By Capt. Adam Morley

Elon with a creek Red caught on a Fishbites Dirty Boxer

The following shops contributed to this week’s report: The Bait Shack in Vilano, Fishbites Trading Post, and Genung’s Fish Camp. The Bait Shack and Genung’s will be open 7am-noon Thanksgiving Day, Fishbites will be closed.

Genung’s Fish Camp will also be having a BIG Small Business Saturday (11/25/23) event with great deals and entertainment in the morning by the St. Augustine Sandman. Event hours: 10am – 6pm.

The old river whispers its tales, and I, a humble participant in its aquatic drama, share the recent musings from the St. Augustine and its neighboring waters. As the weather steadies, so does the promise of a thriving angler’s haven.

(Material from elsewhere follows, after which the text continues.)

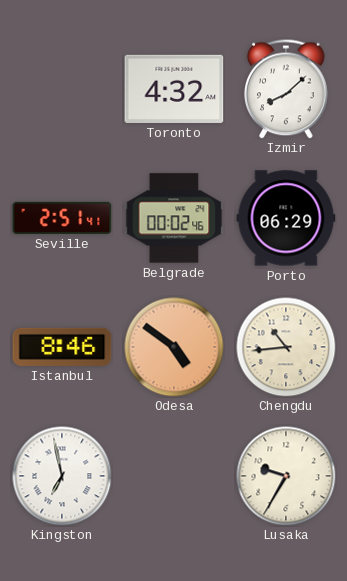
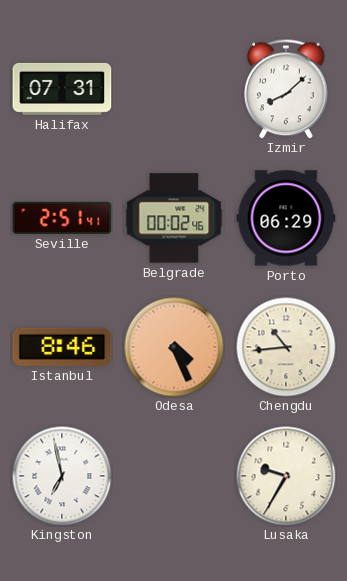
Halifax: none -> 07:31
Toronto: 4:32 -> none
Odesa: 4:51 -> 4:26
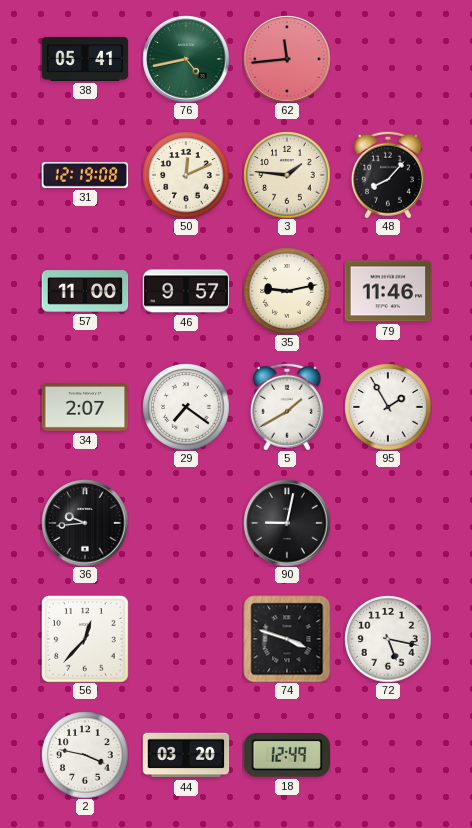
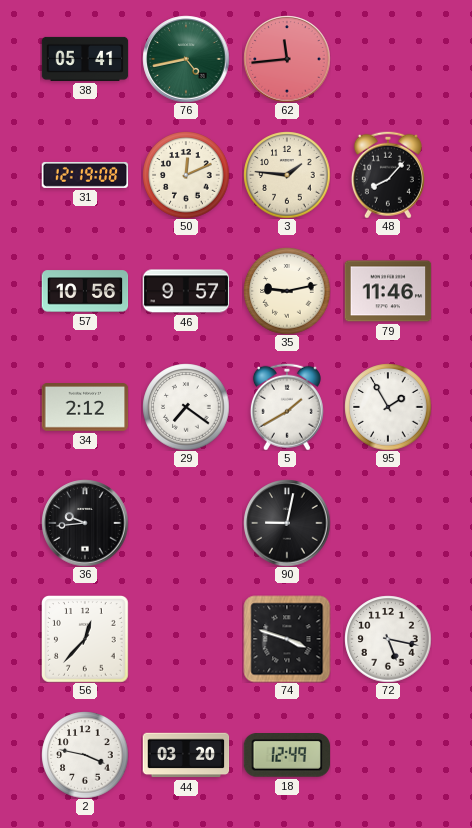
57: 11:00 -> 10:56
34: 2:07 -> 2:12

Janine, a river sage from Genung’s Fish Camp, embarked on a watery journey with Elon, steering a canoe into the embrace of a shallow creek at low tide. The elusive redfish, adhering to their cooler water patterns, danced beneath the surface. A trusty Dirty Boxer from Fishbites was their charm, revealing the reds’ penchant for the shallows on sunny days and the solace of deeper holes on cooler ones.

Trout, ever the vigilant companions, persist in their dance along grass lines with moving waters. Skinnywater Lures, those silent seductresses, prove effective companions to those who seek the spotted treasures. Live shrimp, suspended beneath a popping cork, continues to be a time-tested lure, drawing eager trout into the angler’s realm.

Sheepshead, elusive convicts of the river’s depths, have chosen their winter haunts. Bottom sweeper style jigs, adorned with fiddler crabs, sand fleas, or mussels, act as the angler’s key to unlocking their guarded secrets. Oddly enough, these sly fish seem to prefer the wrath of nasty weather over the gentle embrace of warm, sunny days.

Black Drum, the silent giants, have made their presence known in the holes, succumbing to the allure of fresh dead shrimp. Their slot-sized brethren lurk in the shadows, tempting those who dare to seek them.

In the wild surf, Bluefish tug at taut lines, their spirited dance a testament to the untamed spirit of the ocean. Whiting, those heralds of the river’s bounty, begin to make their presence felt, weaving through the currents.

Yet, the elusive pompano, though the water temperature lingers within their favored range, remains a mystery, perhaps shrouded in the rough conditions that cloak the surf.

As I cast my line into the river’s embrace, I become a humble storyteller, sharing the whispers of the water. May your lines be taut, and may the river reveal its secrets to those who listen.